→ EXERCISE OBJECTIVE: Only lines with the word "right" are needed; collect each of them from the listing below.

→ THE RECORDS:
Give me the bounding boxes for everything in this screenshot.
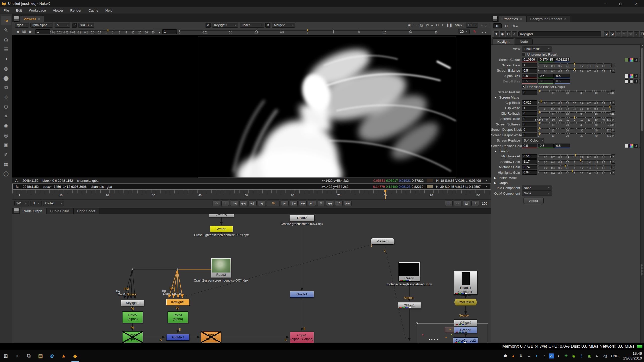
value-field[interactable]: 0.74	[522, 165, 537, 169]
slider-handle[interactable]	[609, 105, 611, 108]
undo-icon[interactable]: ↶	[616, 31, 621, 36]
start-button[interactable]: ⊞	[0, 350, 12, 362]
value-field[interactable]: 0.94	[522, 170, 537, 175]
flipbook-icon[interactable]: ◫	[445, 201, 453, 206]
value-field[interactable]: 0.170435	[538, 58, 554, 62]
color-sample-a-icon[interactable]: ◪	[604, 31, 609, 36]
value-field[interactable]: 0.5	[554, 79, 570, 84]
tray-usb-icon[interactable]: ⇩	[518, 351, 525, 361]
animation-curve-icon[interactable]: ~	[611, 106, 615, 110]
toolsets-icon[interactable]: ▦	[1, 159, 11, 169]
frame-format-icon[interactable]: ▣	[406, 23, 412, 27]
wipe-icon[interactable]: ⧉	[425, 23, 430, 27]
deep-tools-icon[interactable]: ◉	[1, 121, 11, 130]
slider-handle[interactable]	[574, 62, 575, 65]
node-copy1[interactable]: Copy1(alpha -> alpha)	[290, 332, 314, 343]
clip-white-slider[interactable]: 00.10.20.30.40.50.60.70.80.91	[539, 106, 611, 111]
color-swatch[interactable]	[625, 144, 629, 148]
float-panel-icon[interactable]: ❐	[640, 31, 644, 36]
tray-defender-icon[interactable]: ✚	[563, 351, 570, 361]
nuke-taskbar-icon[interactable]: ◆	[69, 350, 81, 362]
panel-layout-icon-2[interactable]	[14, 208, 19, 214]
value-field[interactable]: 1	[522, 63, 537, 67]
screen-softness-slider[interactable]: 01020304057.344	[539, 122, 611, 127]
forward-one-button[interactable]: ❘▶	[290, 201, 298, 206]
selection-handle[interactable]	[416, 323, 418, 324]
center-in-viewer-icon[interactable]: ◉	[500, 31, 505, 36]
screen-balance-slider[interactable]: 00.10.20.30.40.50.60.70.80.91	[539, 68, 611, 73]
info-a-dropdown-icon[interactable]: ▼	[486, 179, 488, 182]
max-panels-field[interactable]: 10	[493, 23, 502, 28]
a-input-label[interactable]: A	[206, 23, 211, 28]
viewer-canvas[interactable]	[12, 35, 491, 177]
menu-cache[interactable]: Cache	[85, 7, 102, 14]
node-roto1[interactable]: Roto1(alpha)	[122, 331, 143, 343]
tab-dope-sheet[interactable]: Dope Sheet	[73, 208, 99, 214]
color-swatch[interactable]	[625, 74, 629, 78]
menu-render[interactable]: Render	[67, 7, 85, 14]
composite-mode-dropdown[interactable]: under▼	[240, 23, 264, 28]
tray-volume-icon[interactable]: ◁)	[602, 351, 609, 361]
gain-slider[interactable]: 0.010.020.030.050.10.20.30.5123510203050	[53, 29, 153, 34]
value-field[interactable]: 0.5	[554, 74, 570, 78]
tray-app-icon[interactable]: ▣	[586, 351, 593, 361]
menu-help[interactable]: Help	[102, 7, 116, 14]
step-forward-button[interactable]: ▶▶	[344, 201, 352, 206]
tray-abbyy-icon[interactable]: A	[549, 353, 554, 358]
channel-count-button[interactable]: 3	[634, 79, 638, 83]
node-read2[interactable]: Read2	[289, 215, 314, 221]
gamma-slider[interactable]: 00.010.10.20.5125102050	[179, 29, 436, 34]
properties-scrollbar[interactable]: ▲	[640, 43, 644, 343]
animation-curve-icon[interactable]: ~	[611, 69, 615, 73]
shadow-gain-slider[interactable]: 00.20.40.60.811.21.41.61.82	[539, 159, 611, 164]
value-field[interactable]: 0	[522, 111, 537, 116]
value-field[interactable]: 0.025	[522, 100, 537, 105]
tab-node[interactable]: Node	[515, 38, 533, 44]
node-write2[interactable]: Write2	[210, 226, 233, 232]
node-roto4[interactable]: Roto4(alpha)	[168, 311, 188, 323]
loop-mode-icon[interactable]: ⟲	[213, 201, 220, 206]
annotation-pen-icon[interactable]: ✎	[472, 29, 477, 34]
value-field[interactable]: 0.5	[522, 144, 537, 148]
close-tab-icon[interactable]: ✕	[38, 17, 40, 21]
b-input-label[interactable]: B	[265, 23, 270, 28]
node-oflow1[interactable]: OFlow1	[398, 302, 421, 309]
layer-dropdown[interactable]: rgba.alpha▼	[30, 23, 53, 28]
collapse-chevrons2-icon[interactable]: ⌄⌄	[479, 29, 488, 34]
node-timeoffset1[interactable]: TimeOffset1	[454, 299, 477, 305]
animation-curve-icon[interactable]: ~	[611, 63, 615, 67]
screen-despot-black-slider[interactable]: 01020304057.344	[539, 127, 611, 132]
frame-step-field[interactable]: 10	[335, 201, 343, 206]
group-crops[interactable]: ▶Crops	[491, 180, 644, 185]
menu-viewer[interactable]: Viewer	[49, 7, 67, 14]
mask-input-icon[interactable]: ⊟	[506, 31, 511, 36]
color-wheel-icon[interactable]	[629, 58, 633, 62]
tab-viewer3[interactable]: Viewer3 ✕	[20, 16, 44, 22]
other-tools-icon[interactable]: ◯	[1, 169, 11, 178]
time-tools-icon[interactable]: ◷	[1, 35, 11, 44]
language-indicator[interactable]: ENG	[611, 354, 619, 358]
tray-share-icon[interactable]: ✦	[533, 351, 540, 361]
checkbox-unpremultiply-result[interactable]	[522, 53, 526, 56]
vlc-icon[interactable]: ▲	[58, 350, 69, 362]
keyer-tools-icon[interactable]: ⬤	[1, 73, 11, 83]
animation-curve-icon[interactable]: ~	[611, 101, 615, 105]
node-erode1[interactable]: Erode1(alpha)	[201, 331, 221, 343]
midtones-gain-slider[interactable]: 00.20.40.60.811.21.41.61.82	[539, 165, 611, 170]
views-tools-icon[interactable]: ◎	[1, 130, 11, 140]
screen-gain-slider[interactable]: 00.20.40.60.811.21.41.61.82	[539, 63, 611, 68]
frame-info-icon[interactable]: i	[221, 201, 229, 206]
color-sample-b-icon[interactable]: ◪	[610, 31, 615, 36]
view-mode-dropdown[interactable]: 2D▼	[458, 29, 470, 34]
channel-tools-icon[interactable]: ☰	[1, 44, 11, 54]
tray-bluetooth-icon[interactable]: ᛒ	[578, 351, 585, 361]
filter-tools-icon[interactable]: ◍	[1, 64, 11, 73]
node-addmix1[interactable]: AddMix1	[166, 334, 189, 341]
taskbar-clock[interactable]: 18:49 13/03/2019	[623, 351, 642, 361]
frame-range-dropdown[interactable]: Global▼	[43, 201, 64, 206]
value-field[interactable]: 0.5	[554, 144, 570, 148]
search-button[interactable]: ⌕	[12, 350, 23, 362]
downrez-dropdown[interactable]: 1:2▼	[466, 23, 478, 28]
edge-browser-icon[interactable]: e	[46, 350, 58, 362]
scrollbar-thumb[interactable]	[641, 48, 644, 131]
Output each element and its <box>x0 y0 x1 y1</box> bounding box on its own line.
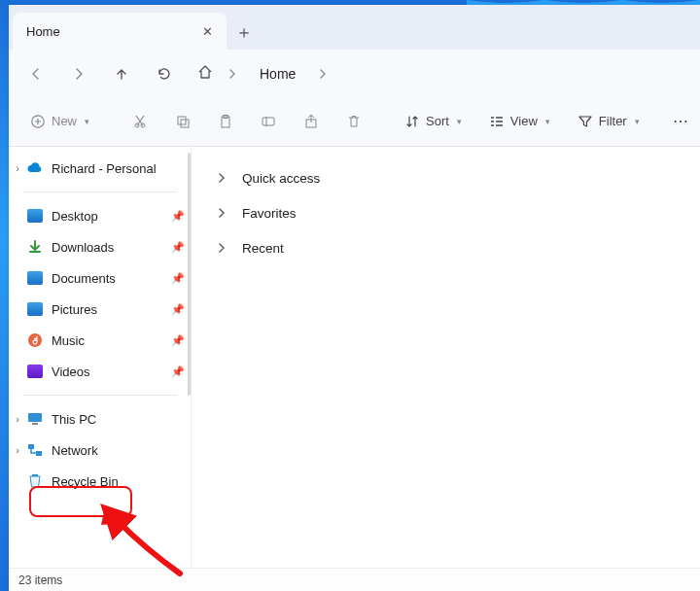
chevron-down-icon: ▾ <box>545 117 550 126</box>
download-icon <box>26 238 44 256</box>
sidebar-scrollbar[interactable] <box>188 153 191 396</box>
sidebar-item-label: Documents <box>52 271 116 286</box>
tab-close-icon[interactable]: ✕ <box>202 24 213 39</box>
chevron-right-icon[interactable] <box>215 173 228 183</box>
copy-icon <box>175 114 191 129</box>
explorer-window: Home ✕ ＋ Home <box>9 5 700 591</box>
pin-icon: 📌 <box>171 210 185 223</box>
sidebar-item-label: Richard - Personal <box>52 161 157 176</box>
share-button[interactable] <box>294 105 329 138</box>
section-recent[interactable]: Recent <box>201 230 690 265</box>
tab-home[interactable]: Home ✕ <box>13 13 227 50</box>
sidebar-item-downloads[interactable]: Downloads 📌 <box>9 231 191 262</box>
svg-rect-13 <box>36 451 42 456</box>
sidebar-item-network[interactable]: › Network <box>9 435 191 466</box>
svg-rect-12 <box>28 444 34 449</box>
svg-rect-3 <box>178 117 186 124</box>
section-favorites[interactable]: Favorites <box>201 195 690 230</box>
section-label: Quick access <box>242 171 320 186</box>
chevron-down-icon: ▾ <box>635 117 640 126</box>
new-tab-button[interactable]: ＋ <box>227 15 262 50</box>
sidebar-item-label: Network <box>52 443 98 458</box>
svg-rect-10 <box>28 413 42 422</box>
tab-title: Home <box>26 24 194 39</box>
arrow-up-icon <box>114 66 129 82</box>
sidebar-item-music[interactable]: Music 📌 <box>9 325 191 356</box>
pc-icon <box>26 410 44 428</box>
paste-button[interactable] <box>208 105 243 138</box>
back-button[interactable] <box>17 56 55 91</box>
refresh-icon <box>157 66 172 82</box>
navigation-pane: › Richard - Personal Desktop 📌 Downloads… <box>9 147 192 568</box>
trash-icon <box>346 114 362 129</box>
breadcrumb-location[interactable]: Home <box>252 66 303 82</box>
view-button[interactable]: View ▾ <box>479 105 560 138</box>
nav-bar: Home <box>9 50 700 96</box>
sidebar-item-label: Videos <box>52 365 90 379</box>
chevron-right-icon[interactable]: › <box>11 413 24 425</box>
command-bar: New ▾ Sort ▾ View ▾ Filter ▾ ⋯ <box>9 96 700 147</box>
sort-label: Sort <box>426 114 449 128</box>
cut-icon <box>132 114 148 129</box>
sidebar-item-desktop[interactable]: Desktop 📌 <box>9 200 191 231</box>
pin-icon: 📌 <box>171 334 185 347</box>
pin-icon: 📌 <box>171 365 185 378</box>
chevron-right-icon[interactable] <box>215 243 228 253</box>
view-icon <box>489 114 505 129</box>
sidebar-item-recycle-bin[interactable]: Recycle Bin <box>9 466 191 497</box>
sidebar-item-label: Pictures <box>52 302 97 317</box>
sidebar-divider <box>22 395 177 396</box>
filter-label: Filter <box>599 114 627 128</box>
sidebar-item-documents[interactable]: Documents 📌 <box>9 262 191 294</box>
chevron-down-icon: ▾ <box>85 117 89 126</box>
chevron-down-icon: ▾ <box>457 117 462 126</box>
svg-rect-7 <box>262 118 274 125</box>
home-icon <box>197 64 213 84</box>
pin-icon: 📌 <box>171 241 185 254</box>
sidebar-item-onedrive[interactable]: › Richard - Personal <box>9 153 191 184</box>
sidebar-item-label: Recycle Bin <box>52 474 119 489</box>
sidebar-item-videos[interactable]: Videos 📌 <box>9 356 191 387</box>
arrow-right-icon <box>71 66 87 82</box>
cut-button[interactable] <box>122 105 158 138</box>
view-label: View <box>510 114 538 128</box>
sort-icon <box>404 114 420 129</box>
sidebar-item-label: This PC <box>52 412 96 427</box>
recycle-bin-icon <box>26 472 44 490</box>
forward-button[interactable] <box>59 56 98 91</box>
sort-button[interactable]: Sort ▾ <box>395 105 472 138</box>
section-quick-access[interactable]: Quick access <box>201 160 690 195</box>
pin-icon: 📌 <box>171 272 185 285</box>
chevron-right-icon[interactable] <box>215 208 228 218</box>
address-bar[interactable]: Home <box>188 64 331 84</box>
chevron-right-icon[interactable]: › <box>11 444 24 456</box>
pin-icon: 📌 <box>171 303 185 316</box>
rename-button[interactable] <box>251 105 286 138</box>
network-icon <box>26 441 44 459</box>
delete-button[interactable] <box>336 105 371 138</box>
chevron-right-icon[interactable] <box>315 69 331 79</box>
chevron-right-icon <box>225 69 240 79</box>
chevron-right-icon[interactable]: › <box>11 162 24 174</box>
sidebar-item-label: Desktop <box>52 209 98 224</box>
new-button[interactable]: New ▾ <box>20 105 99 138</box>
pictures-icon <box>26 300 44 318</box>
content-pane: Quick access Favorites Recent <box>192 147 700 568</box>
copy-button[interactable] <box>165 105 200 138</box>
status-bar: 23 items <box>9 568 700 591</box>
explorer-body: › Richard - Personal Desktop 📌 Downloads… <box>9 147 700 568</box>
sidebar-item-pictures[interactable]: Pictures 📌 <box>9 294 191 325</box>
refresh-button[interactable] <box>145 56 184 91</box>
status-item-count: 23 items <box>18 574 62 587</box>
sidebar-item-label: Downloads <box>52 240 114 255</box>
music-icon <box>26 331 44 349</box>
more-button[interactable]: ⋯ <box>673 112 690 130</box>
svg-rect-11 <box>32 423 38 425</box>
sidebar-item-this-pc[interactable]: › This PC <box>9 403 191 435</box>
desktop-icon <box>26 207 44 225</box>
filter-button[interactable]: Filter ▾ <box>568 105 649 138</box>
rename-icon <box>261 114 276 129</box>
section-label: Favorites <box>242 206 297 221</box>
up-button[interactable] <box>102 56 141 91</box>
sidebar-divider <box>22 191 177 192</box>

→ ANSWER TO THIS EXERCISE:
chevron-right-icon[interactable] <box>215 173 228 183</box>
chevron-right-icon[interactable]: › <box>11 413 24 425</box>
chevron-right-icon[interactable] <box>215 243 228 253</box>
arrow-right-icon <box>71 66 87 82</box>
chevron-right-icon[interactable] <box>215 208 228 218</box>
chevron-right-icon[interactable]: › <box>11 444 24 456</box>
chevron-right-icon[interactable] <box>315 69 331 79</box>
chevron-right-icon <box>225 69 240 79</box>
chevron-right-icon[interactable]: › <box>11 162 24 174</box>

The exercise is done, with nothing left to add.